For the data that follows, report how many lines contain the word "Významné", and nothing else.

□ □ □

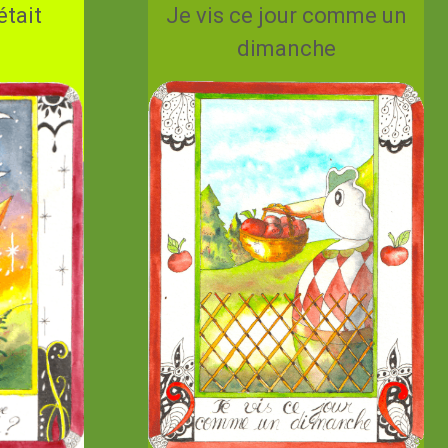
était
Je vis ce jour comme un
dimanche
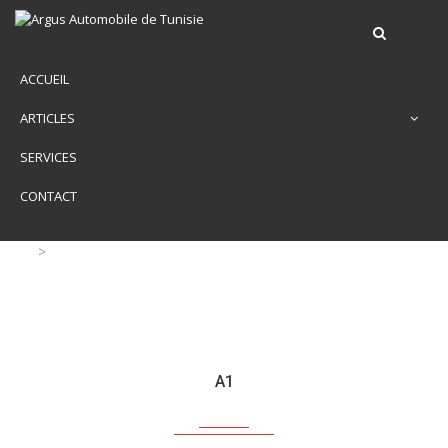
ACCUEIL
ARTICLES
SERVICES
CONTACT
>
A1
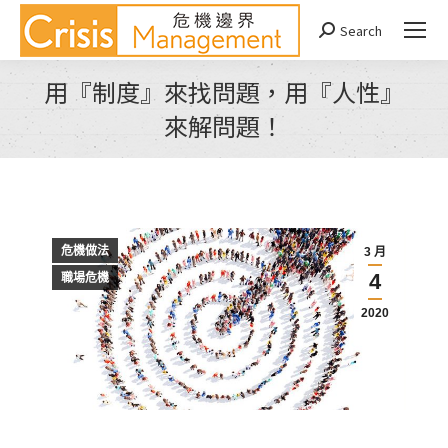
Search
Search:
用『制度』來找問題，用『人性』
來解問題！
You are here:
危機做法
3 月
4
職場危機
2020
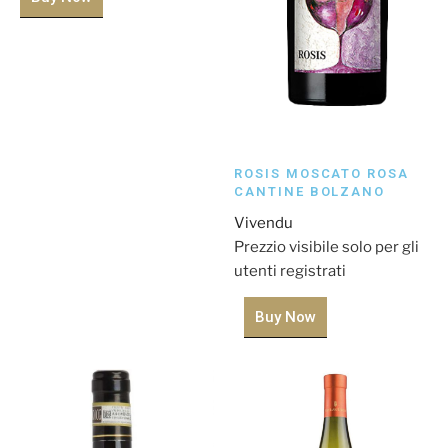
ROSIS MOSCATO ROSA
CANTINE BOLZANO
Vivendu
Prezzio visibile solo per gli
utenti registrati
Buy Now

□ □ □

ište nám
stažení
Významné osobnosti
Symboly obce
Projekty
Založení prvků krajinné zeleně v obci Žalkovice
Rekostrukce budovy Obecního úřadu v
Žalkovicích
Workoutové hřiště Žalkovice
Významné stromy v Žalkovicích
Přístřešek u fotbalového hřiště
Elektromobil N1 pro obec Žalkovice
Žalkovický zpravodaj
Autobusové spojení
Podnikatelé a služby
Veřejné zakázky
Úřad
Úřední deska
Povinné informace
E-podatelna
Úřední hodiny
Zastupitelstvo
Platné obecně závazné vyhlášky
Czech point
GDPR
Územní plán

□ □ □

- Response to the task -
2